Before removal: 114,826 documents  
After removal: 59,207 documents

TODO: hide code

In [None]:
import pandas as pd

from src.giveaway.GiveawayClassifier import GiveawayClassifier
from src.utility.general import export_serialized

In [None]:
# load in dataset you with to work on
df = pd.read_csv(
    'data/hpv_data_reactions_copy.csv',
    parse_dates = ['time']
)

Load training data for the classifier (494 documents).  

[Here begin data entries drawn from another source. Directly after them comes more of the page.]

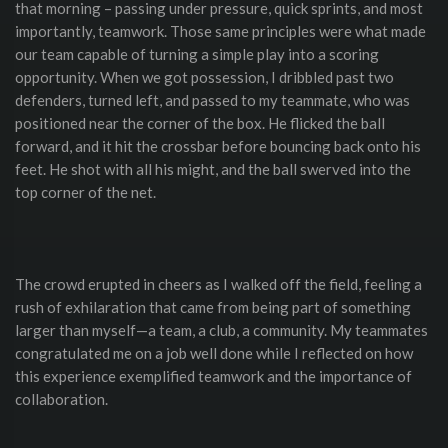
that morning – passing under pressure, quick sprints, and most
importantly, teamwork. Those same principles were what made
our team capable of turning a simple play into a scoring
opportunity. When we got possession, I dribbled past two
defenders, turned left, and passed to my teammate, who was
positioned near the corner of the box. He flicked the ball
forward, and it hit the crossbar before bouncing back onto his
feet. He shot with all his might, and the ball swerved into the
top corner of the net.
The crowd erupted in cheers as I walked off the field, feeling a
rush of exhilaration that came from being part of something
larger than myself—a team, a club, a community. My teammates
congratulated me on a job well done while I reflected on how
this experience exemplified teamwork and the importance of
collaboration.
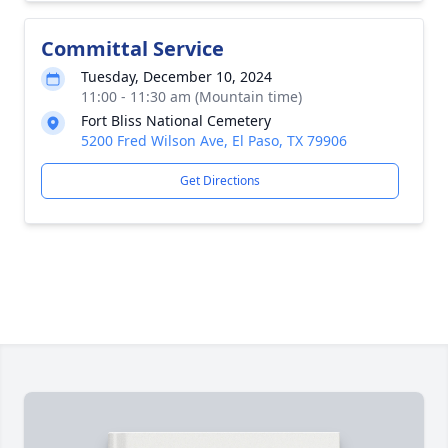
Committal Service
Tuesday, December 10, 2024
11:00 - 11:30 am (Mountain time)
Fort Bliss National Cemetery
5200 Fred Wilson Ave, El Paso, TX 79906
Get Directions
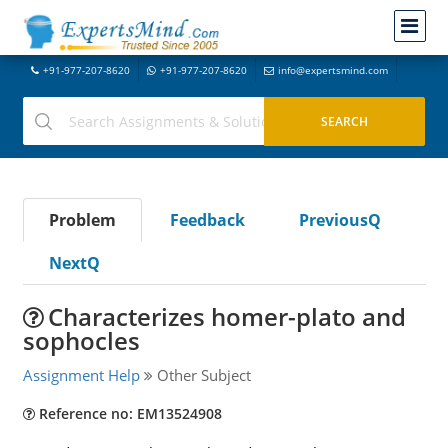
+91-977-207-8620
+91-977-207-8620
info@expertsmind.com
Problem
Feedback
PreviousQ
NextQ
Characterizes homer-plato and
sophocles
Assignment Help
Other Subject
Reference no: EM13524908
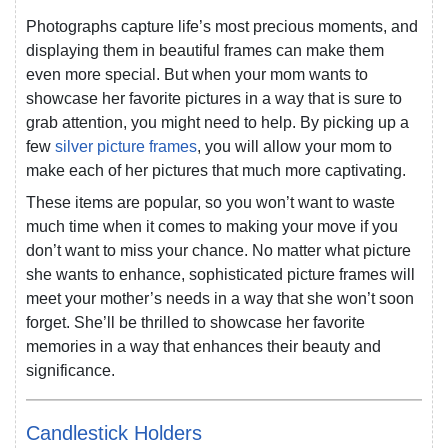
Photographs capture life’s most precious moments, and
displaying them in beautiful frames can make them
even more special. But when your mom wants to
showcase her favorite pictures in a way that is sure to
grab attention, you might need to help. By picking up a
few
silver picture frames
, you will allow your mom to
make each of her pictures that much more captivating.
These items are popular, so you won’t want to waste
much time when it comes to making your move if you
don’t want to miss your chance. No matter what picture
she wants to enhance, sophisticated picture frames will
meet your mother’s needs in a way that she won’t soon
forget. She’ll be thrilled to showcase her favorite
memories in a way that enhances their beauty and
significance.
Candlestick Holders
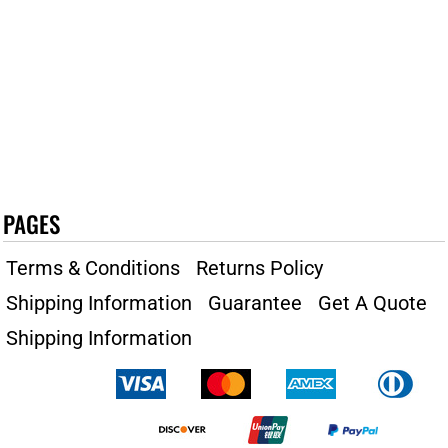
PAGES
Terms & Conditions
Returns Policy
Shipping Information
Guarantee
Get A Quote
Shipping Information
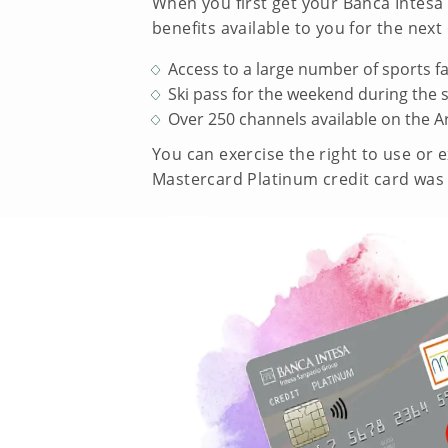
When you first get your Banca Intesa 
benefits available to you for the nex
Access to a large number of sports fa
Ski pass for the weekend during the 
Over 250 channels available on the A
You can exercise the right to use or 
Mastercard Platinum credit card was 3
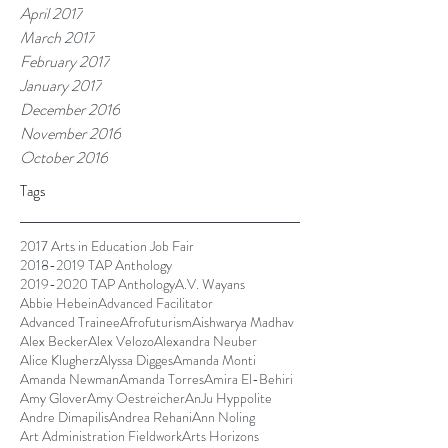
April 2017
March 2017
February 2017
January 2017
December 2016
November 2016
October 2016
Tags
2017 Arts in Education Job Fair
2018-2019 TAP Anthology
2019-2020 TAP Anthology
A.V. Wayans
Abbie Hebein
Advanced Facilitator
Advanced Trainee
Afrofuturism
Aishwarya Madhav
Alex Becker
Alex Velozo
Alexandra Neuber
Alice Klugherz
Alyssa Digges
Amanda Monti
Amanda Newman
Amanda Torres
Amira El-Behiri
Amy Glover
Amy Oestreicher
AnJu Hyppolite
Andre Dimapilis
Andrea Rehani
Ann Noling
Art Administration Fieldwork
Arts Horizons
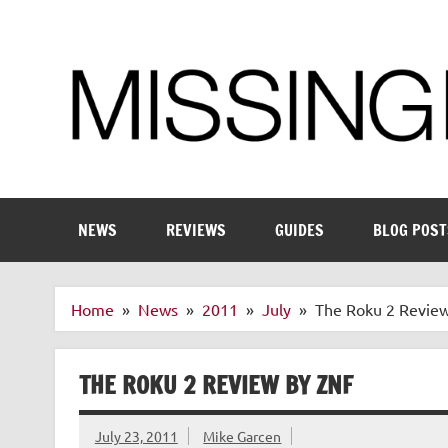
Skip
to
content
Enthusiastic about smart technology
NEWS
REVIEWS
GUIDES
BLOG POST
Home
News
2011
July
The Roku 2 Revie
THE ROKU 2 REVIEW BY ZNF
July 23, 2011
Mike Garcen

POST-level content found to contain Marie Louise's stopwords.  
Hand labeled by one person.

In [None]:
labeled = (pd.read_csv('data/200414_giveaway_training.csv')
           # drops 2 rows with a missing label (496 rows in original file)
           .dropna(subset=['giveaway']))

X = labeled['text']
y = labeled['giveaway']

Train the Giveaway Classifier.

In [None]:
gc = GiveawayClassifier(X=X, y=y)
gc.train()
gc.report

Classify only POST-level content in the loaded dataset.  
The model classifies short comments unreliably.

In [None]:
df_post = df.query('content_type == "POST"')

giveawas_df = (gc
               .predict_new(df_post.text, negative_for_url=True)
               .query('predicted == 1')
               .rename(columns={'index': 'id_orig'})
              )

giveawas_df

Filter found threads from the original dataset  
a) find post_id's that were labeled as a giveaway  
b) filter threads with such post ids out  

In [None]:
bad_threads = df.query('@giveawas_df.id_orig').post_id
bad_threads = [num for num in bad_threads]

# remove bad threads
S1_giveaway_removed = df.query('post_id != @bad_threads')

# save whole dataframe
S1_giveaway_removed.to_csv('data/S1_giveaway_removed.csv')

# save texts with ID
export_serialized(
    df=S1_giveaway_removed,
    column='text',
    path='data/S1_fb_texts.ndjson'
)

<br>

## Preprocessing
_[text_to_x](https://github.com/centre-for-humanities-computing/text_to_x)_

a) __tokens__, __lemmas__, __POS__ & __dependency parsing__ using [Stanza](https://github.com/stanfordnlp/stanza)  
b) __NER__ using [Flair](https://github.com/flairNLP/flair)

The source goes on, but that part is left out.